[Task requirements]:
Search the listing for the word "state" and copy every line where it turns up.

[Supplied material]:
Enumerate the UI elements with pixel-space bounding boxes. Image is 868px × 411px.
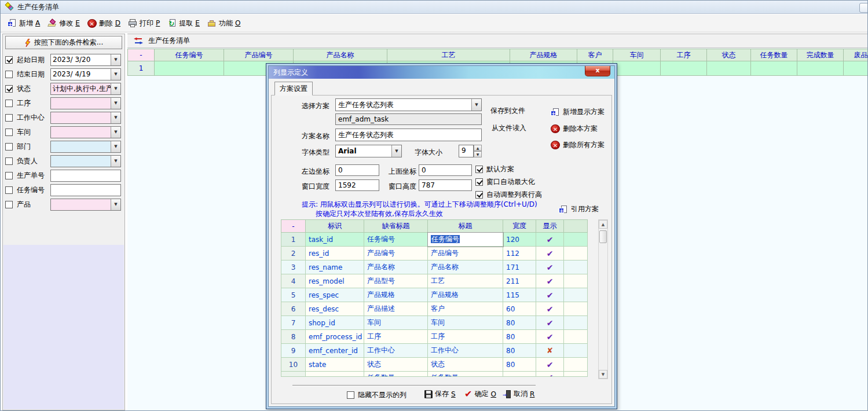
product-checkbox[interactable] [5,201,13,208]
grid-header-state[interactable]: 状态 [707,49,751,61]
show-check-icon[interactable]: ✔ [536,330,564,344]
column-def-row-6[interactable]: 6 res_desc 产品描述 客户 60 ✔ [281,302,588,316]
coldef-header-width[interactable]: 宽度 [503,220,536,233]
dialog-titlebar[interactable]: 列显示定义 x [269,66,614,79]
table-vertical-scrollbar[interactable]: ▲ ▼ [598,219,608,379]
spin-down-icon[interactable]: ▼ [474,151,482,157]
column-def-row-8[interactable]: 8 emf_process_id 工序 工序 80 ✔ [281,330,588,344]
owner-field[interactable]: ▼ [50,155,121,167]
coldef-header-title[interactable]: 标题 [428,220,503,233]
auto-row-height-checkbox[interactable] [475,191,483,199]
show-check-icon[interactable]: ✔ [536,260,564,274]
cancel-button[interactable]: → 取消R [503,389,534,399]
dropdown-arrow-icon[interactable]: ▼ [111,83,120,94]
dropdown-arrow-icon[interactable]: ▼ [111,127,120,138]
coldef-header-show[interactable]: 显示 [536,220,564,233]
shop-checkbox[interactable] [5,129,13,136]
end-date-field[interactable]: 2023/ 4/19▼ [50,68,121,80]
font-size-spinner[interactable]: 9 ▲ ▼ [459,145,482,157]
column-def-row-partial[interactable]: 任务数量 任务数量 ✔ [281,372,588,377]
grid-header-craft[interactable]: 工艺 [387,49,510,61]
coldef-header-index[interactable]: - [281,220,306,233]
auto-maximize-checkbox[interactable] [475,178,483,186]
show-check-icon[interactable]: ✔ [536,247,564,260]
window-height-input[interactable]: 787 [419,179,472,191]
coldef-header-id[interactable]: 标识 [306,220,364,233]
show-cross-icon[interactable]: ✘ [536,344,564,358]
show-check-icon[interactable]: ✔ [536,358,564,372]
dropdown-arrow-icon[interactable]: ▼ [111,156,120,167]
tab-scheme-settings[interactable]: 方案设置 [274,82,313,96]
scrollbar-thumb[interactable] [599,230,607,243]
grid-header-product-spec[interactable]: 产品规格 [510,49,577,61]
show-check-icon[interactable]: ✔ [536,302,564,316]
ok-button[interactable]: ✔ 确定O [464,389,496,399]
column-def-row-3[interactable]: 3 res_name 产品名称 产品名称 171 ✔ [281,260,588,274]
production-order-input[interactable] [50,170,121,182]
work-center-checkbox[interactable] [5,114,13,122]
extract-button[interactable]: ↻ 提取E [165,17,204,30]
grid-header-product-id[interactable]: 产品编号 [224,49,294,61]
spin-up-icon[interactable]: ▲ [474,145,482,151]
column-def-row-5[interactable]: 5 res_spec 产品规格 产品规格 115 ✔ [281,288,588,302]
dropdown-arrow-icon[interactable]: ▼ [111,141,120,152]
new-button[interactable]: + 新增A [5,17,44,30]
column-def-row-1[interactable]: 1 task_id 任务编号 任务编号 120 ✔ [281,233,588,247]
grid-header-product-name[interactable]: 产品名称 [294,49,387,61]
owner-checkbox[interactable] [5,157,13,165]
grid-header-customer[interactable]: 客户 [577,49,613,61]
grid-header-index[interactable]: - [128,49,155,61]
top-coord-input[interactable]: 0 [419,164,472,176]
ref-scheme-button[interactable]: + 引用方案 [559,204,599,214]
dropdown-arrow-icon[interactable]: ▼ [471,99,481,111]
production-order-checkbox[interactable] [5,172,13,179]
scroll-up-icon[interactable]: ▲ [599,220,607,229]
left-coord-input[interactable]: 0 [335,164,379,176]
column-def-row-10[interactable]: 10 state 状态 状态 80 ✔ [281,358,588,372]
add-scheme-button[interactable]: + 新增显示方案 [551,107,605,117]
show-check-icon[interactable]: ✔ [536,316,564,330]
dialog-close-button[interactable]: x [585,66,610,76]
delete-all-schemes-button[interactable]: ✕ 删除所有方案 [551,140,605,150]
scheme-name-input[interactable]: 生产任务状态列表 [335,129,482,141]
work-center-field[interactable]: ▼ [50,112,121,124]
window-width-input[interactable]: 1592 [335,179,379,191]
edit-button[interactable]: 修改E [45,17,84,30]
dropdown-arrow-icon[interactable]: ▼ [111,69,120,80]
dropdown-arrow-icon[interactable]: ▼ [111,98,120,109]
save-button[interactable]: 保存S [424,389,456,399]
end-date-checkbox[interactable] [5,71,13,78]
search-button[interactable]: 按照下面的条件检索... [5,36,122,49]
column-def-row-9[interactable]: 9 emf_center_id 工作中心 工作中心 80 ✘ [281,344,588,358]
department-checkbox[interactable] [5,143,13,151]
state-field[interactable]: 计划中,执行中,生产▼ [50,83,121,95]
select-scheme-dropdown[interactable]: 生产任务状态列表▼ [335,98,482,111]
show-check-icon[interactable]: ✔ [536,274,564,288]
default-scheme-checkbox[interactable] [475,166,483,173]
start-date-field[interactable]: 2023/ 3/20▼ [50,54,121,66]
process-field[interactable]: ▼ [50,97,121,109]
process-checkbox[interactable] [5,100,13,107]
coldef-header-default-title[interactable]: 缺省标题 [364,220,428,233]
dropdown-arrow-icon[interactable]: ▼ [111,199,120,210]
column-def-row-4[interactable]: 4 res_model 产品型号 工艺 211 ✔ [281,274,588,288]
delete-scheme-button[interactable]: ✕ 删除本方案 [551,124,598,134]
read-from-file-button[interactable]: 从文件读入 [492,123,526,133]
start-date-checkbox[interactable] [5,56,13,64]
state-checkbox[interactable] [5,85,13,93]
grid-header-done-qty[interactable]: 完成数量 [797,49,844,61]
show-check-icon[interactable]: ✔ [536,288,564,302]
scroll-down-icon[interactable]: ▼ [599,370,607,379]
font-type-dropdown[interactable]: Arial▼ [335,145,402,157]
column-def-row-2[interactable]: 2 res_id 产品编号 产品编号 112 ✔ [281,247,588,260]
grid-header-shop[interactable]: 车间 [613,49,661,61]
grid-header-task-id[interactable]: 任务编号 [155,49,224,61]
task-id-checkbox[interactable] [5,186,13,194]
department-field[interactable]: ▼ [50,141,121,153]
delete-button[interactable]: ✕ 删除D [85,17,124,30]
dropdown-arrow-icon[interactable]: ▼ [111,112,120,123]
function-button[interactable]: 功能O [205,17,244,30]
title-edit-cell[interactable]: 任务编号 [428,233,503,247]
grid-header-process[interactable]: 工序 [661,49,707,61]
product-field[interactable]: ▼ [50,199,121,211]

[Task result]:
grid-header-state[interactable]: 状态 [707,49,751,61]
column-def-row-10[interactable]: 10 state 状态 状态 80 ✔ [281,358,588,372]
state-field[interactable]: 计划中,执行中,生产▼ [50,83,121,95]
state-checkbox[interactable] [5,85,13,93]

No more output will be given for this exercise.